◆ Directions for this task: Scan the material for the word "autě" and copy each line where it occurs.

BEGIN

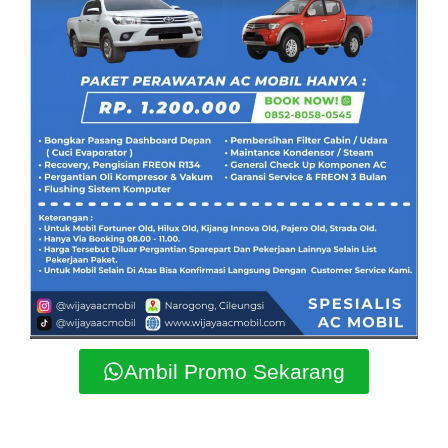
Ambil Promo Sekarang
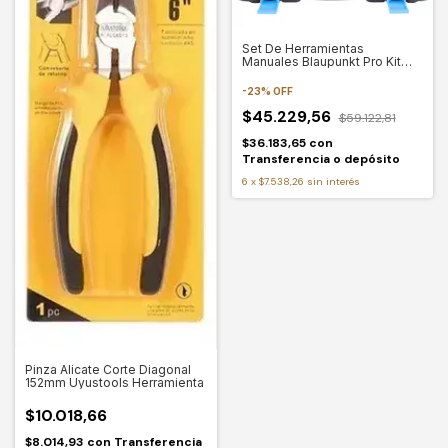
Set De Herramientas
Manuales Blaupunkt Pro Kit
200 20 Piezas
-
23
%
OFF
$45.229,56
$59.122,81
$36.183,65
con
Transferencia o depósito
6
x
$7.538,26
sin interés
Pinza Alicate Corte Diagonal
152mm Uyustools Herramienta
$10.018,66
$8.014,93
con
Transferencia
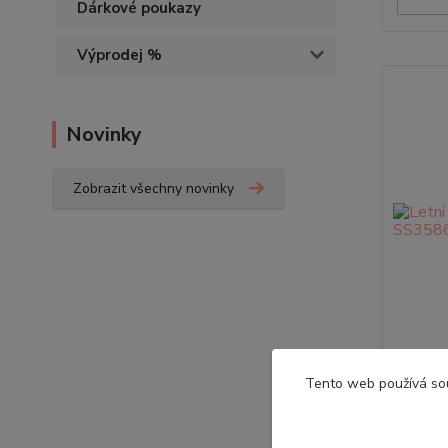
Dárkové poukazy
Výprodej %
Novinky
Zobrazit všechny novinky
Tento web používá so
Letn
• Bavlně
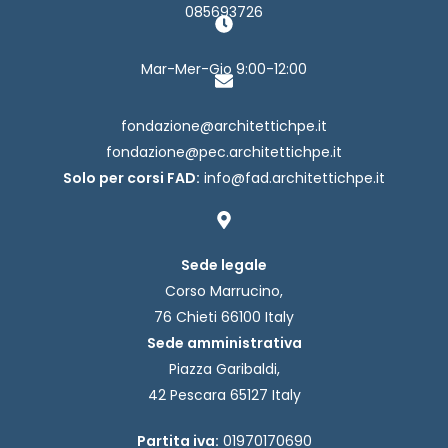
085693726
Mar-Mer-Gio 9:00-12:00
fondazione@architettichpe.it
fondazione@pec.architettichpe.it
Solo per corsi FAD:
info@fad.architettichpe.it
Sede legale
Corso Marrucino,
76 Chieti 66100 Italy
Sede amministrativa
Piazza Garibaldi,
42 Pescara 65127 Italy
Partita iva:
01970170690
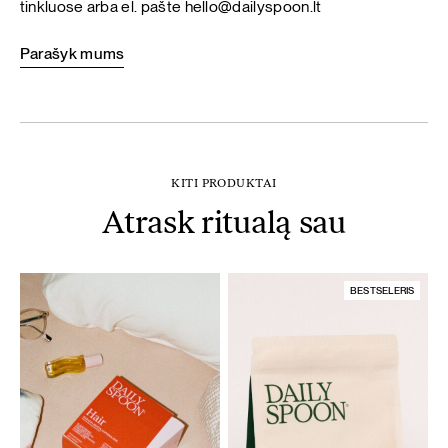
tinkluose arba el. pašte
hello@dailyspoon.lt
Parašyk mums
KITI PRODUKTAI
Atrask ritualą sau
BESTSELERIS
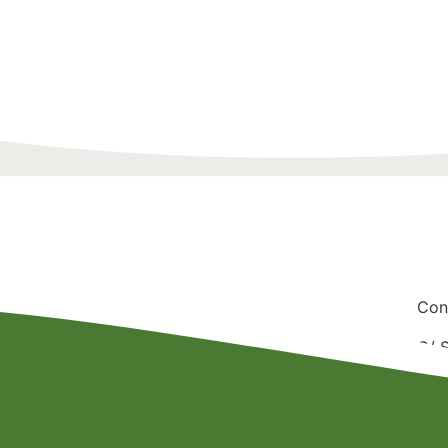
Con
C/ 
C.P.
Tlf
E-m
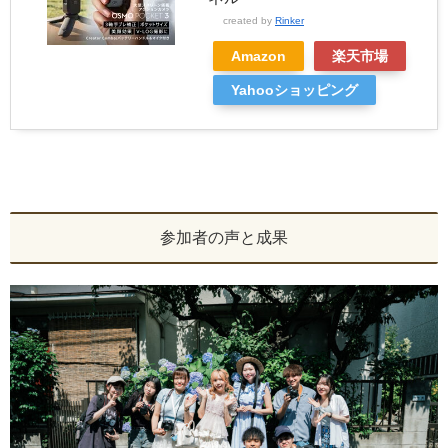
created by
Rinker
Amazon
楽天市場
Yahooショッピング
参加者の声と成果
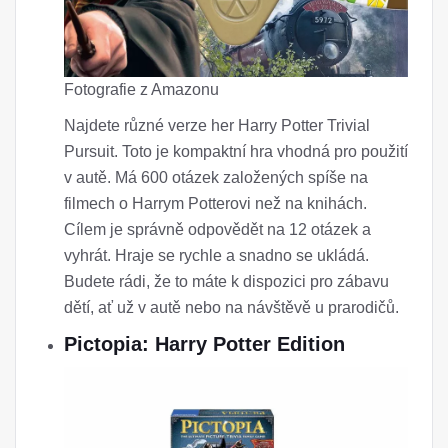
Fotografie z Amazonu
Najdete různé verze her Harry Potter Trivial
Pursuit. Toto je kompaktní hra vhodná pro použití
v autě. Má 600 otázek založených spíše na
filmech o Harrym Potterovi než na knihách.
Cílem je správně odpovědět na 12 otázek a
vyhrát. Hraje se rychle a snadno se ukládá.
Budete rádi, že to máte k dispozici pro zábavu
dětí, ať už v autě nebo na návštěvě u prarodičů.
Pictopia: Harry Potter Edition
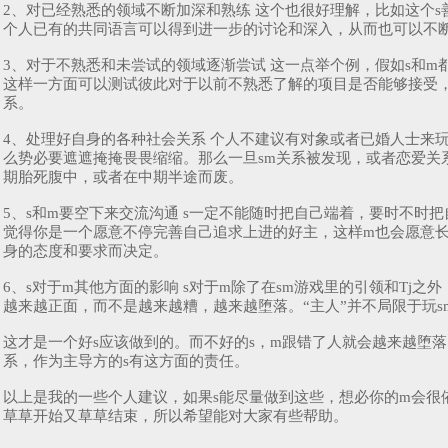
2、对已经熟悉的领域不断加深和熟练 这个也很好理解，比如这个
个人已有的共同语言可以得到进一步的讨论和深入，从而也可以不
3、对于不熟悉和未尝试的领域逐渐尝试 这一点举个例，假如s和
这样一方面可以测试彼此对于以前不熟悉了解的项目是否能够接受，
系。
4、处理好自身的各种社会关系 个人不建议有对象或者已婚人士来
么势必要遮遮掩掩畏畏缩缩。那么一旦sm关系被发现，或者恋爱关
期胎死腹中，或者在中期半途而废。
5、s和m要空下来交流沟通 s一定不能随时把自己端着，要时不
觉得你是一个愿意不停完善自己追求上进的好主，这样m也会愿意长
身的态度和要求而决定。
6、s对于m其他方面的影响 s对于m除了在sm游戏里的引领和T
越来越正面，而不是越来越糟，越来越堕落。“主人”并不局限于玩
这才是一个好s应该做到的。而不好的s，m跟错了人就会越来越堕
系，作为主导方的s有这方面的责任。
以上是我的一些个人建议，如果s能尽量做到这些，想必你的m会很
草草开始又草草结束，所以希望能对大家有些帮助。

END

◆ Solution below:
v autě. Má 600 otázek založených spíše na
dětí, ať už v autě nebo na návštěvě u prarodičů.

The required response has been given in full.